Sin embargo, el fin de la política “pies secos, pies mojados” no es la única variable para una transformación en Cuba. Los posibles migrantes no se convertirán de la noche a la mañana en activistas.

Cambiar una nación no solo depende de la permanencia física en el territorio, sino de que estén creadas las condiciones para la participación activa en la vida política del país, de que los órganos de la seguridad del Estado no repriman sistemáticamente a quienes disienten, de que el gobierno de Washington no subvencione a una buena parte de quienes disienten colocándolos en una inevitable situación de vulnerabilidad política, de que haya una alternativa política plausible, que no negocie principios básicos del pueblo cubano como la soberanía, la independencia, la autodeterminación y no sacrifique conquistas de la Revolución como la salud y la educación públicas.

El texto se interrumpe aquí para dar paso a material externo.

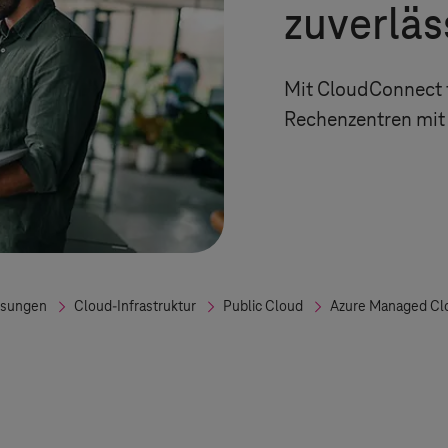
zuverlä
Mit CloudConnect f
Rechenzentren mit 
ösungen
Cloud-Infrastruktur
Public Cloud
Azure Managed Clo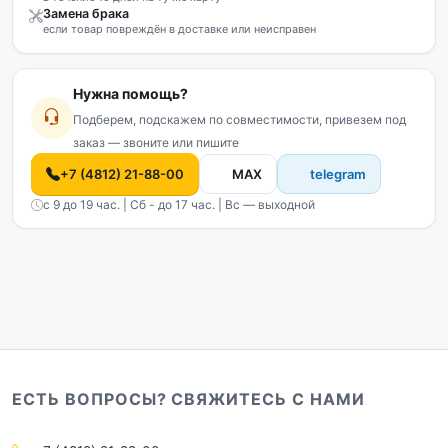
Замена брака
если товар повреждён в доставке или неисправен
Нужна помощь?
Подберем, подскажем по совместимости, привезем под
заказ — звоните или пишите
+7 (4812) 21-88-00
MAX
telegram
с 9 до 19 час. | Сб - до 17 час. | Вс — выходной
ЕСТЬ ВОПРОСЫ? СВЯЖИТЕСЬ С НАМИ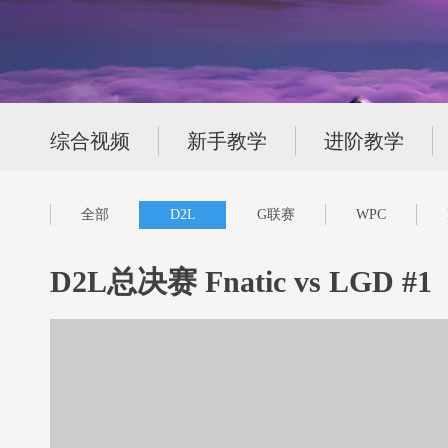
综合视频
新手教学
进阶教学
全部
D2L
G联赛
WPC
D2L总决赛 Fnatic vs LGD #1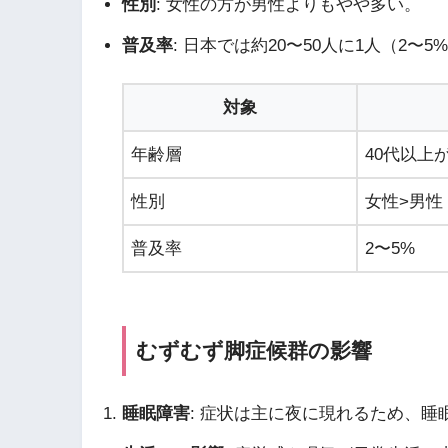
性別
: 女性の方が男性よりもやや多い。
普及率
: 日本では約20〜50人に1人（2
対象
年齢層
40代以上
性別
女性>男性
普及率
2〜5%
むずむず脚症候群の影響
睡眠障害
: 症状は主に夜に現れるため、睡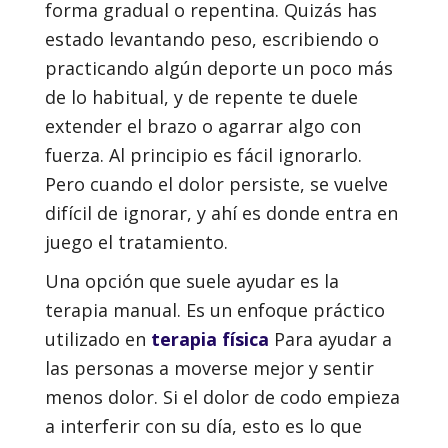
forma gradual o repentina. Quizás has
estado levantando peso, escribiendo o
practicando algún deporte un poco más
de lo habitual, y de repente te duele
extender el brazo o agarrar algo con
fuerza. Al principio es fácil ignorarlo.
Pero cuando el dolor persiste, se vuelve
difícil de ignorar, y ahí es donde entra en
juego el tratamiento.
Una opción que suele ayudar es la
terapia manual. Es un enfoque práctico
utilizado en
terapia física
Para ayudar a
las personas a moverse mejor y sentir
menos dolor. Si el dolor de codo empieza
a interferir con su día, esto es lo que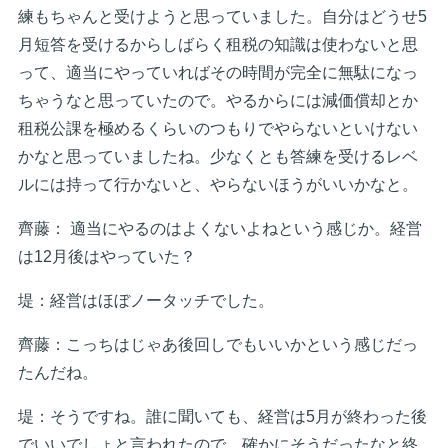
練もちゃんと受けようと思っていました。自分はどうせ5
月短答を受けるからしばらく租税の知識は使わないと思
って、適当にやっていればその時間が完全に無駄になっ
ちゃうなと思っていたので。やるからには減価償却とか
租税公課を極めるくらいのつもりでやらないといけない
かなと思っていましたね。少なくとも答練を受けるレベ
ルには持って行かないと、やらないほうがいいかなと。
齊藤： 適当にやるのはよくないよねという感じか。経営
は12月後はやっていた？
堤：経営はほぼノータッチでした。
齊藤：こっちはじゃあ後回しでもいいかという感じだっ
たんだね。
堤：そうですね。誰に聞いても、経営は5月が終わった後
でいいでしょと言われたので。確かにそうだったなと終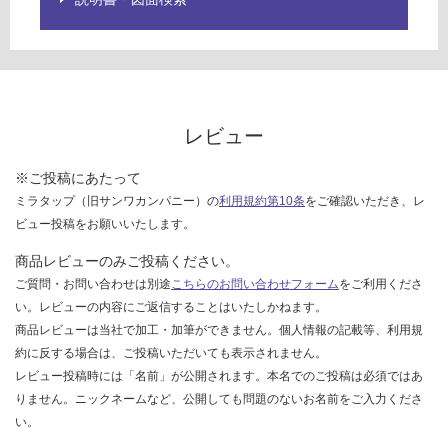
て
T
い
E
な
1
い
5
0
ラ
レビュー
イ
ト
※ご投稿にあたって
ブ
ミラタップ（旧サンワカンパニー）の
利用規約第10条
をご確認いただき、レ
ル
ビュー投稿をお願いいたします。
ー
商品レビューのみご投稿ください。
運賃無
ご質問・お問い合わせは別途
こちらのお問い合わせフォーム
をご利用くださ
料(離
い。レビューの内容にご返信することはいたしかねます。
島除
商品レビューは当社で加工・加筆ができません。個人情報の記載等、利用規
く)
約に反する場合は、ご投稿いただいても表示されません。
K
レビュー投稿時には「名前」が公開されます。本名でのご投稿は必須ではあ
T
りません。ニックネームなど、公開しても問題のないお名前をご入力くださ
2
い。
3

Esas condiciones, en la Cuba de 2017, todavía no existen. Habrá entonces cubanos que prefieran compartir destino con los once millones de indocumentados —posibles deportables bajo cualquier gobierno, no importa si es republicano o demócrata— que hay hoy en Estados Unidos, y habrá quienes se involucren más en la vida política de su país, quienes le pidan cuentas a la isla que se quedó atrofiada en las ganas e inicien el camino del cambio.